Environment

Norman Borlaug on Population

The green revolution has won a temporary success in man's war against hunger and deprivation; it has given man a breathing space. If fully implemented, the revolution can provide sufficient food for sustenance during the next three decades. But the frightening power of human reproduction must also be curbed; otherwise the success of the green revolution will be ephemeral only.

Most people still fail to comprehend the magnitude and menace of the "Population Monster". In the beginning there were but two, Adam and Eve. When they appeared on this earth is still questionable. By the time of Christ, world population had probably reached 250 million. But between then and now, population has grown to 3.5 billion. Growth has been especially fast since the advent of modern medicine. If it continues to increase at the estimated present rate of two percent a year, the world population will reach 6.5 billion by the year 2000. Currently, with each second, or tick of the clock, about 2.2 additional people are added to the world population. The rhythm of increase will accelerate to 2.7, 3.3, and 4.0 for each tick of the clock by 1980, 1990, and 2000, respectively, unless man becomes more realistic and preoccupied about this impending doom. The ticktock of the clock will continually grow louder and more menacing each decade. Where will it all end?

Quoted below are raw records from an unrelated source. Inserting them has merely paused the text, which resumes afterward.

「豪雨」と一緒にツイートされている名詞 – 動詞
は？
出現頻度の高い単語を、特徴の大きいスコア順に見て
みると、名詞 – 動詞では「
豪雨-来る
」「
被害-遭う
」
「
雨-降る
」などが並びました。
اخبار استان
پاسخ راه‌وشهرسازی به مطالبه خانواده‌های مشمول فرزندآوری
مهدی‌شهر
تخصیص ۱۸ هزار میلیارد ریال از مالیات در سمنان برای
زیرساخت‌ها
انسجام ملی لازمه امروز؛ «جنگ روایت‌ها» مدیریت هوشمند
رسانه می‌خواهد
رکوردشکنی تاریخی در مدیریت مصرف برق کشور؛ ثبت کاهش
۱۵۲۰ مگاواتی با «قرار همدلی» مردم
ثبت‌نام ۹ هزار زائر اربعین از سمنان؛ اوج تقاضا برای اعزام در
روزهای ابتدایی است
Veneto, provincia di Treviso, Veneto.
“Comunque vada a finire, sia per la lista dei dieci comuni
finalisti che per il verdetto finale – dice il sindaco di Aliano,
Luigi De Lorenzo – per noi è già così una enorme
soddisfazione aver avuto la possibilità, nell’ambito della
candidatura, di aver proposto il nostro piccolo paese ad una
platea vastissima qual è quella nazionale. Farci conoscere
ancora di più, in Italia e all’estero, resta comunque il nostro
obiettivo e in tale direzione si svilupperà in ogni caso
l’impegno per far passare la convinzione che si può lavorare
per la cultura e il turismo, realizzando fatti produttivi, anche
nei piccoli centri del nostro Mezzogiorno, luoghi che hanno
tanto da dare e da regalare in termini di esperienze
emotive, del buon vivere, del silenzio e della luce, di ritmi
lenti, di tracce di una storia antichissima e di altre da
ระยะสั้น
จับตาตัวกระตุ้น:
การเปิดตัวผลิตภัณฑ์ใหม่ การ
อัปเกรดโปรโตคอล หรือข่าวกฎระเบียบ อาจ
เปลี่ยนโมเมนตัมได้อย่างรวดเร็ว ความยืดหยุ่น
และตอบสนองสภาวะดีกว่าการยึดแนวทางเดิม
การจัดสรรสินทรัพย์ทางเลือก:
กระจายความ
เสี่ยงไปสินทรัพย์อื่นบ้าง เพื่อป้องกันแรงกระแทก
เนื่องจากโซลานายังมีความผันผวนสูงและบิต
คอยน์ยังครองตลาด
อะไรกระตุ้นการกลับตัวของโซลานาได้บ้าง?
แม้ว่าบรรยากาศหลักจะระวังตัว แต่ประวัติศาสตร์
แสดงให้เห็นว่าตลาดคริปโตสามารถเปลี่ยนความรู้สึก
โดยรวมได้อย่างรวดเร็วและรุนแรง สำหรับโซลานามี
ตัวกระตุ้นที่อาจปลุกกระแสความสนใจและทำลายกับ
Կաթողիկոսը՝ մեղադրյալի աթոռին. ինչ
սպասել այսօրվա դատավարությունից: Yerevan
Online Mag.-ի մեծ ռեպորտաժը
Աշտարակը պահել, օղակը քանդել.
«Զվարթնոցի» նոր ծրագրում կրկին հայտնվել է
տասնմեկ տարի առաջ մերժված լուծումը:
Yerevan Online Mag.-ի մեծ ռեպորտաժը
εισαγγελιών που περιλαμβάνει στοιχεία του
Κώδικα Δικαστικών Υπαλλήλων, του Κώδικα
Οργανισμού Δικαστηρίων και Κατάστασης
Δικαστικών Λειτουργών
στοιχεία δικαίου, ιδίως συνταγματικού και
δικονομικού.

Malthus signaled the danger a century and a half ago. But he emphasized principally the danger that population would increase faster than food supplies. In his time he could not foresee the tremendous increase in man's food production potential. Nor could he have foreseen the disturbing and destructive physical and mental consequences of the grotesque concentration of human beings into the poisoned and clangorous environment of pathologically hypertrophied megalopoles. Can human beings endure the strain? Abnormal stresses and strains tend to accentuate man's animal instincts and provoke irrational and socially disruptive behavior among the less stable individuals in the maddening crowd.

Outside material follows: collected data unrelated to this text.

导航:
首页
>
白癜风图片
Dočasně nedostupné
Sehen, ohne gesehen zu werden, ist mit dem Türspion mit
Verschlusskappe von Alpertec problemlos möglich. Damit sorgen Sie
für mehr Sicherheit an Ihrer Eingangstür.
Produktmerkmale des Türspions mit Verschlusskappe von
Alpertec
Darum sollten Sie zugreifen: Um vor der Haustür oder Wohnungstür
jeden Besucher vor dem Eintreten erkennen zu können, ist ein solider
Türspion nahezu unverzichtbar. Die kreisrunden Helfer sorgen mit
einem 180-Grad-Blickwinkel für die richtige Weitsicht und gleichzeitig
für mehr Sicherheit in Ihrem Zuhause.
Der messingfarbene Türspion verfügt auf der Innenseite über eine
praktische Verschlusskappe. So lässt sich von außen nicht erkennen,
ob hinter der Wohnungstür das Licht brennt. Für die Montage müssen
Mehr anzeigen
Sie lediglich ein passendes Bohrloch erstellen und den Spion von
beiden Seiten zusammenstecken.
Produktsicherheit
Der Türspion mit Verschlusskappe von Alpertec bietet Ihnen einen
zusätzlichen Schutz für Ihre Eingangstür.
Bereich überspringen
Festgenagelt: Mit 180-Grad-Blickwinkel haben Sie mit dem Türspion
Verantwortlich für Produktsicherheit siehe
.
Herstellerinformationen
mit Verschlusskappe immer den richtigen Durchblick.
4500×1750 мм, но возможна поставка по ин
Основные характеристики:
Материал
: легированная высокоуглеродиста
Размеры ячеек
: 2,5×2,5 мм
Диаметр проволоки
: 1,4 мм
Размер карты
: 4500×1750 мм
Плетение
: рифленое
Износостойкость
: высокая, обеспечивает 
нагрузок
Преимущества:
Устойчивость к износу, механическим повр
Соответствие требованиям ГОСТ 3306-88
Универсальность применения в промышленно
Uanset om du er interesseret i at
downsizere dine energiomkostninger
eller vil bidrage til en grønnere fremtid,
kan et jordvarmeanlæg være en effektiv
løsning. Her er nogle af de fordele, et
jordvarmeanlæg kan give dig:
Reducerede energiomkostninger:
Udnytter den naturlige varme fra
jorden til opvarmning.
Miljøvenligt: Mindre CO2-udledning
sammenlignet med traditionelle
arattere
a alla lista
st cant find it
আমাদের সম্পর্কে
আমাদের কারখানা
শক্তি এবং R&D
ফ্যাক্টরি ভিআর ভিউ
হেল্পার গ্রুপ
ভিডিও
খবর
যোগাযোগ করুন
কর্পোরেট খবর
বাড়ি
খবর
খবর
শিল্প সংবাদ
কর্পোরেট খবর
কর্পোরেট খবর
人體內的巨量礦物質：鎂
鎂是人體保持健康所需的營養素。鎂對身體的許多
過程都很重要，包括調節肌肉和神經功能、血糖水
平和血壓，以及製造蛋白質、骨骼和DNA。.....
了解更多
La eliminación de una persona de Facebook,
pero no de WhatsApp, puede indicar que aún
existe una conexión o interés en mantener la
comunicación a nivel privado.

We must recognize the fact that adequate food is only the first requisite for life. For a decent and humane life we must also provide an opportunity for good education, remunerative employment, comfortable housing, good clothing, and effective and compassionate medical care. Unless we can do this, man may degenerate sooner from environmental diseases than from hunger.

And yet, I am optimistic for the future of mankind, for in all biological populations there are innate devices to adjust population growth to the carrying capacity of the environment. Undoubtedly, some such device exists in man, presumably Homo sapiens, but so far it has not asserted itself to bring into balance population growth and the carrying capacity of the environment on a worldwide scale. It would be disastrous for the species to continue to increase our human numbers madly until such innate devices take over. It is a test of the validity of sapiens as a species epithet.

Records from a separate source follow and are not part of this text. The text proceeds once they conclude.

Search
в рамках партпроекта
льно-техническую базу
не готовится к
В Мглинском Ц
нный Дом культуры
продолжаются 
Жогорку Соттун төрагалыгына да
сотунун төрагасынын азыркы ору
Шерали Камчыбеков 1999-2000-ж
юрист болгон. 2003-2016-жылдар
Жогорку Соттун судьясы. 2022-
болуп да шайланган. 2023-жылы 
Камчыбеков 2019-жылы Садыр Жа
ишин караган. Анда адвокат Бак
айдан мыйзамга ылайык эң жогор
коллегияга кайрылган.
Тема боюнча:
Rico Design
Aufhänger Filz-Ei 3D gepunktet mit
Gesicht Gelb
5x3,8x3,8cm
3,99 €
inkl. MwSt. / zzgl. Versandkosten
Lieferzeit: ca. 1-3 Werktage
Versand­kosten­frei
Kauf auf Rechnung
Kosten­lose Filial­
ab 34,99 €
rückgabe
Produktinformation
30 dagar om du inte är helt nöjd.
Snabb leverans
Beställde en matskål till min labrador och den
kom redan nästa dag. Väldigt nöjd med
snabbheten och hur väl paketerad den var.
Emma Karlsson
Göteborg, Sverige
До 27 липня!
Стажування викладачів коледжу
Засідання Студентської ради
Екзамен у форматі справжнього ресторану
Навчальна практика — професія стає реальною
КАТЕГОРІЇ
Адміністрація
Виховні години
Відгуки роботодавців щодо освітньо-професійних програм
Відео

Since man is potentially a rational being, however, I am confident that within the next two decades he will recognize the self-destructive course he steers along the road of irresponsible population growth and will adjust the growth rate to levels which will permit a decent standard of living for all mankind. If man is wise enough to make this decision and if all nations abandon their idolatry of Ares, Mars, and Thor, then Mankind itself should be the recipient of a Nobel Peace Prize which is "to be awarded to the person who has done most to promote brotherhood among the nations".

-- Norman Borlaug, "The Green Revolution, Peace, and Humanity," Nobel Peace Prize lecture, 1970.